Password Management Servers

[niels]

Hey everybody,

at the company I'm working for, the number of servers is climbing very fast nowadays.

Now we're looking for a way to manage the access to these server instances, now is using ssh and PKI, so manually deploying/managing the keys is a hard task.

Also managing password of different services on the servers, is running out of control.

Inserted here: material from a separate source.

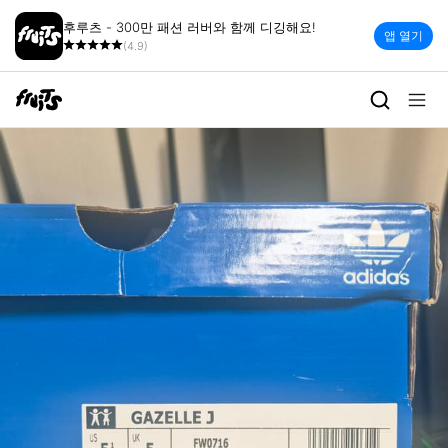
후루츠 - 300만 패션 러버와 함께 디깅해요!
앱 열기
(4.9)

Does anybody know a good way of solving this, or some software implementation that could free us from this burden?

I was thinking of maybe using the YubiKey, for authentication.

Thanks a lot in advance.

Regards,

Niels

[Sparda]

This approach may not be suitable depending on what the servers are using for. You could setup LDAP and give those who need root sudo.

[niels]

This approach may not be suitable depending on what the servers are using for. You could setup LDAP and give those who need root sudo.

I did some more investigating on my own.

And I was thinking that a setup like this would work:

Setup an OpenRADIUS or YubiRADIUS server, add all my current servers as Radius clients.

Then use a pam module with ssh so people could login.

This way I have Authentication, Authorization, and Accounting (AAA) but this has one drawback I can't manage privileges of the different users.

Downside is everybody could login on al the servers, that's something I would like to prevent.

So anybody who has a solution or comment on my idea?

Just exploring these solutions/ options / ideas myself so don't shoot me if I got the facts mixed up :).

But I'm eager to see what comment you guys have?

Does anybody has some experience with IAM systems (Identity and Access Management systems)?